With just two months to go before quotas are again exhausted, the Minister must come forward with proactive solutions

Inshore fishing is rapidly becoming both unsustainable and unviable because the Minister for Agriculture has refused to review his own department’s mackerel quotas, according to Social Democrats Agriculture Spokesperson Holly Cairns.

“Currently, a paltry 2% of Ireland’s mackerel quota is assigned to vessels under 15 metres while 98% is assigned to just 50 larger boats. This massive disparity is not imposed by the EU, but by the Department of Agriculture – and it is making inshore fishing both unsustainable and unviable.

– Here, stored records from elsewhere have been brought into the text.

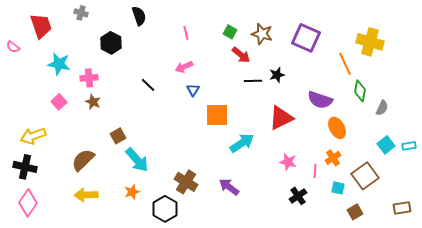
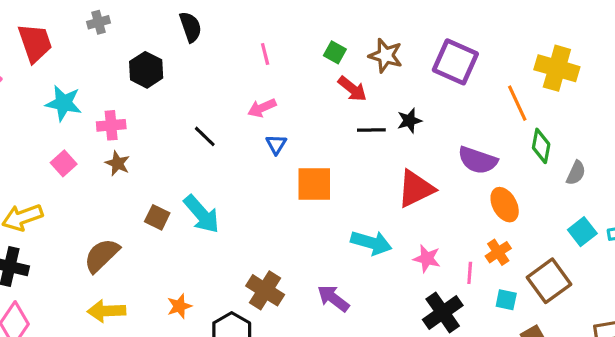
gray cross: (81, 13) -> (98, 22), turned -32
brown square: (118, 136) -> (157, 217), turned -35
cyan arrow: (242, 143) -> (371, 243), moved, turned 50
cyan arrow: (137, 160) -> (202, 214), moved
black cross: (298, 196) -> (443, 313), size x1.4

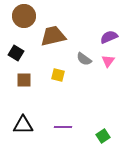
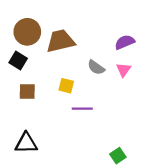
brown circle: (24, 16) -> (27, 32), moved
purple line: (63, 127) -> (82, 109), moved

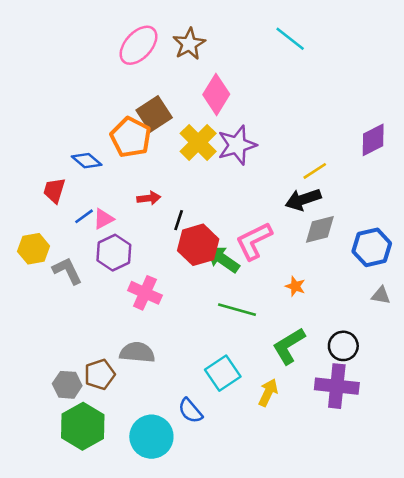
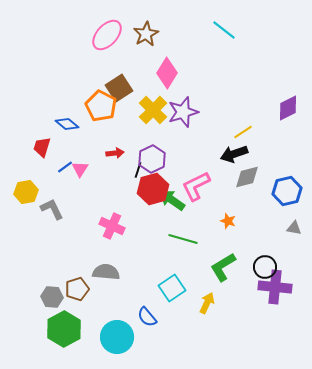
pink triangle: (104, 219) -> (80, 169), turned -30
purple hexagon: (114, 253) -> (152, 159), moved
purple cross: (337, 386) -> (275, 287), moved

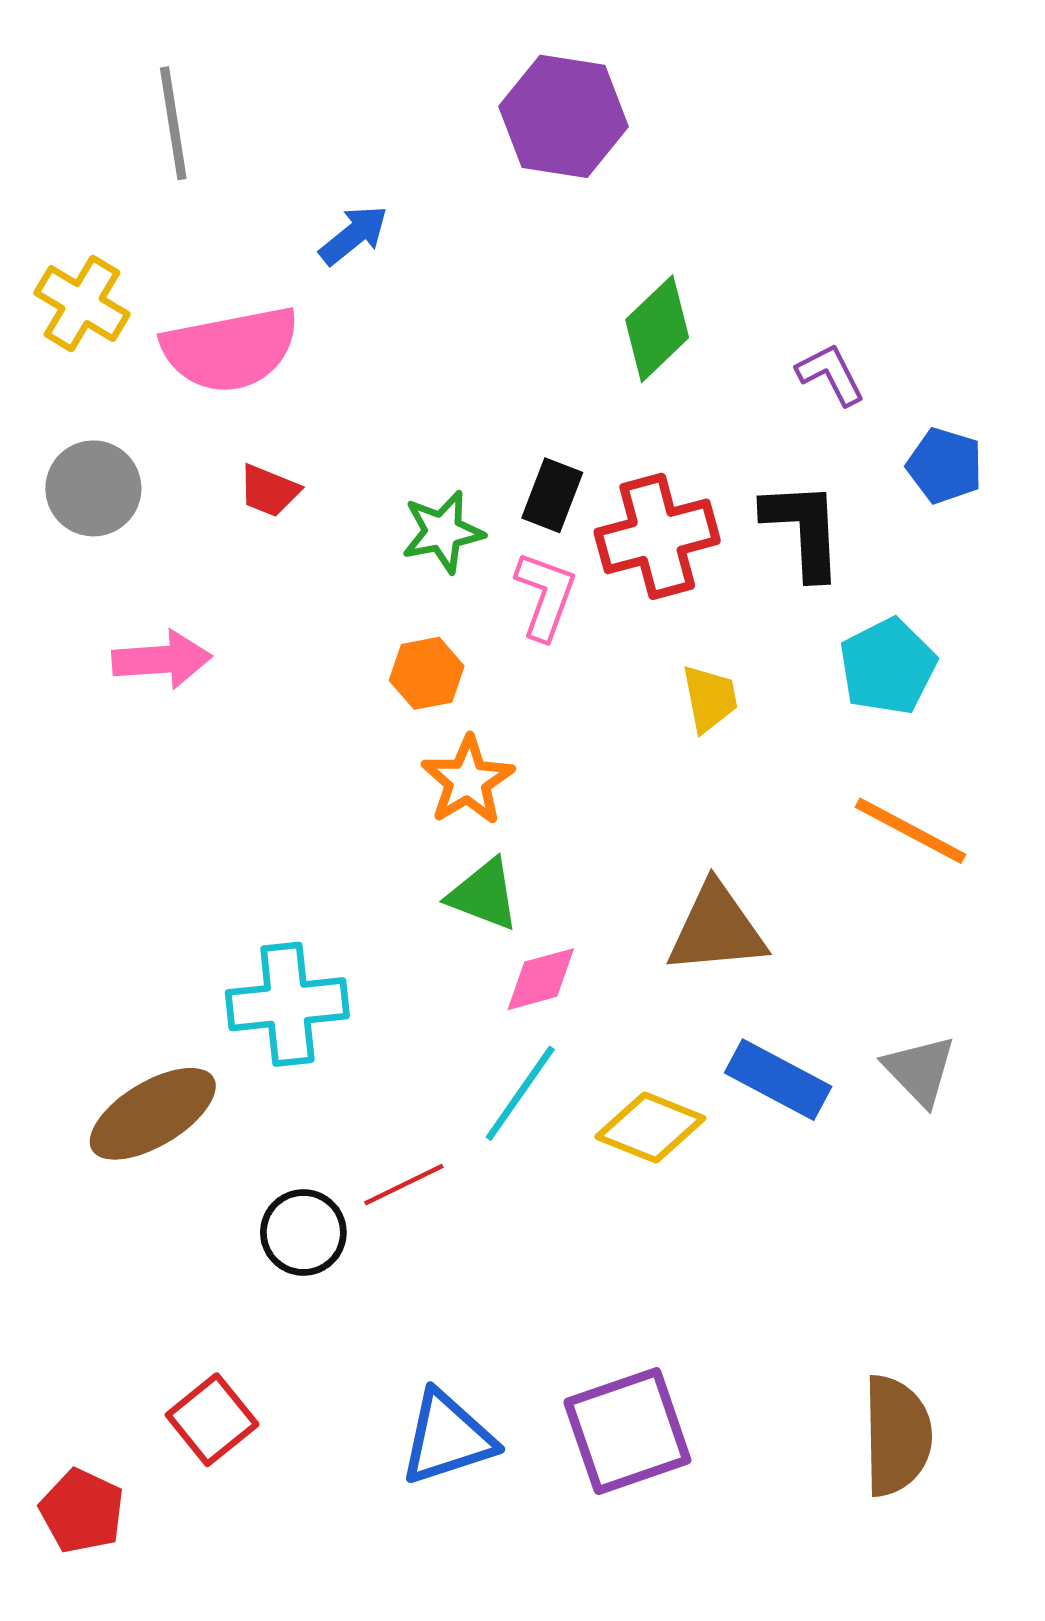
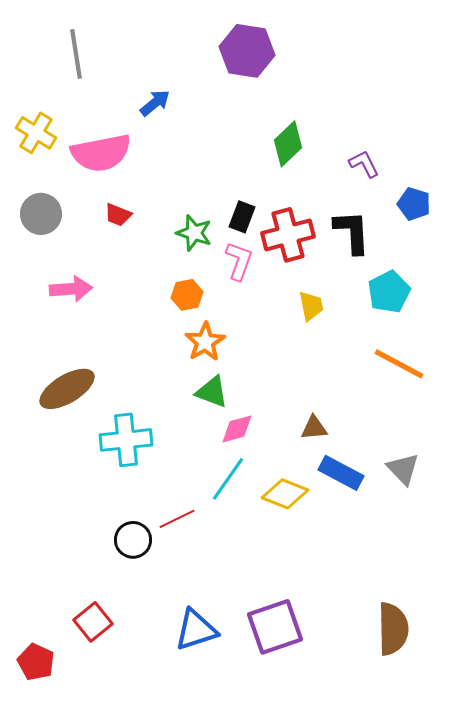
green star: (443, 532) -> (194, 233), turned 30
brown triangle: (717, 929) -> (314, 428), moved, size x0.6
brown ellipse: (153, 1114) -> (67, 389), moved

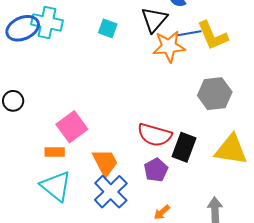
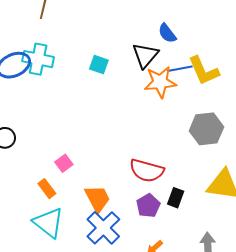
pink square: (72, 127) -> (64, 163), size x0.6
black rectangle: (184, 147) -> (176, 198), moved, size x0.7
orange rectangle: (55, 152) -> (47, 189), turned 54

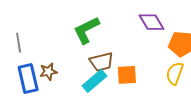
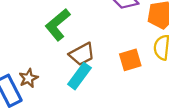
orange square: (127, 75) -> (130, 60), moved

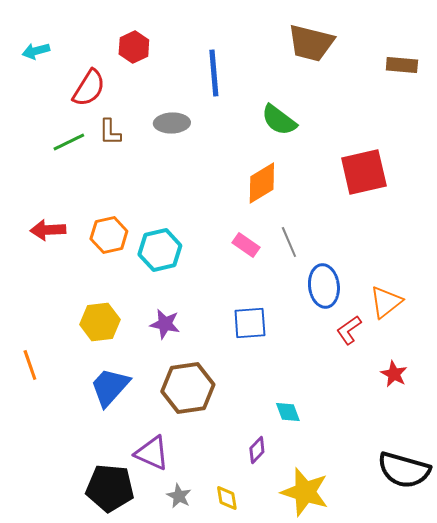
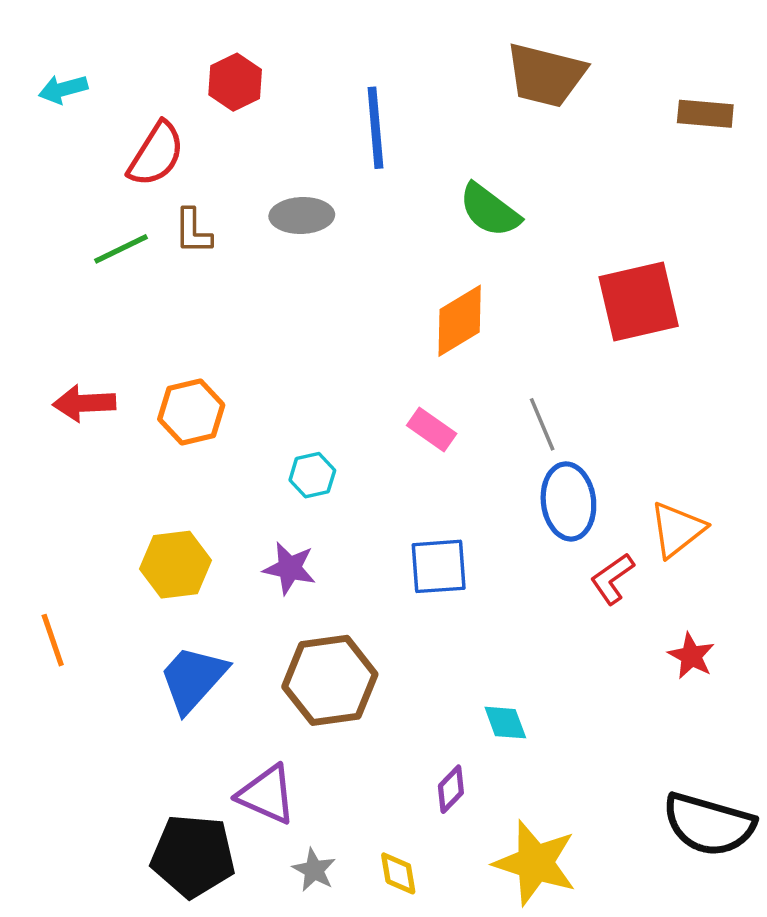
gray line: (289, 242) -> (542, 424), moved
cyan hexagon: (160, 250) -> (312, 475), moved, size x0.6

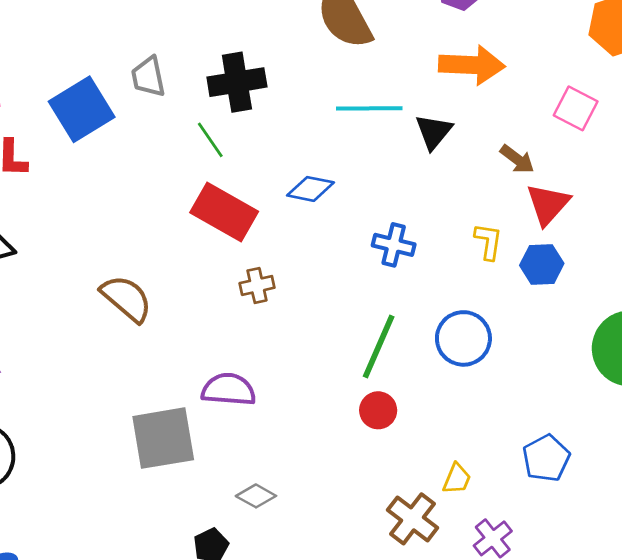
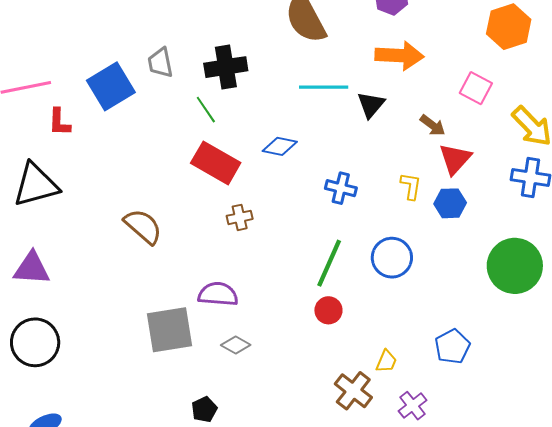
gray diamond: (256, 496) -> (236, 345), moved

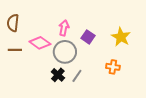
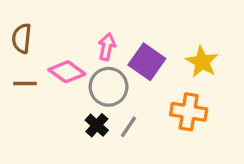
purple square: (88, 37) -> (147, 62), size x1.5
orange cross: (113, 67) -> (189, 112), size x1.5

“Last year, small vessels were stopped from catching mackerel in June, when their meagre annual quota was reached. At the time, I asked Minister McConalogue to act but no help for inshore fishers was forthcoming. With just two months to go before quotas are again exhausted, the Minister must come forward with proactive solutions.

“The alternative is a repeat of last year’s scandalous situation whereby even the operators of the smallest of vessels, who are barely getting by, were not permitted to catch a few dozen mackerel to sell at local farmers’ markets.

“When I raised the issue with the Minister in February, he indicated there would be no change in policy. In response to my questions in the Dáil today, the Minister said he was considering revisiting the issue – but failed to provide any timetable for action. This is not good enough.

“It is entirely within the Minister’s authority to adjust the quota allocation. Even a marginal change, from 2% to 4%, would make a huge difference to inshore fishers and still leave larger vessels with 96% of the catch.

“Existing government policy contradicts Article 17 of the Common Fisheries Policy, which states the allocation of quota must be based on the environment; social and economic benefits; and the policy preamble – which specifically states that small offshore islands, dependent on fishing, should be especially recognised to enable them to survive and thrive.

“Our inshore fisheries are more environmentally friendly and practise the kind of sustainable fishing which has been found in coastal and island communities for centuries. Inshore fishing also provides the vast majority of employment in the sector. The least they deserve is a fair allocation of both quota and funding.”